I work in a school system. In such a system, there is an elected school board, a superintendent head, some central office administrators and their subordinates, building principals and assistant principals, teachers and unlicensed secretaries, custodians and aides. The vertical structure of authority is clear to everyone. Wages and salaries follow the same structure.

My school system is much like others. We administrators are trained in two conflicting mores: building relationships with and supporting our teachers and other staff while imposing ever more strict expectations and consequences on them to make them better. The best of us are good at both.

As a school principal, I get to see my teachers and other staff at work. I am paid to observe and support them. They however also see my work. They are not asked to observe their bosses but most have learned that knowing our moods and our priorities will serve them well. As the titular head of a staff of about 60 adults, I am expected to have vision, be tough, be caring and solve problems. When I am wisest, I seek their counsel on important decisions. When I am either foolish or convinced, I might not.

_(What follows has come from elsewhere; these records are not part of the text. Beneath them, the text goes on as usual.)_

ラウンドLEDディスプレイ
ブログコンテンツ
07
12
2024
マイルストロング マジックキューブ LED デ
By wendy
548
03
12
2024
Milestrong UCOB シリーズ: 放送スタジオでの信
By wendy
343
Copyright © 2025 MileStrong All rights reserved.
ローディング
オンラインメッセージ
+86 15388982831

In 30 years in public school systems, I have learned that my bosses expect me to be tough on those who report to me. I have equally learned that they expect me to bite my tongue when I see problems above me. What if those who work for me felt safe to come to me and tell me privately what they think I could do better? What if they shared their vision with me? What if all 61 of us worked as colleagues instead of bosses and workers?

As we puzzle over how to make schools better, let's not forget that we ask too much wisdom from those at the top of our hierarchies and allow too little voice to those who actually do the work. As an administrator, I aspire to be one who can hear criticism from those who know me best -- my teachers and secretaries and custodians, not the central office administrators located 25 miles across town.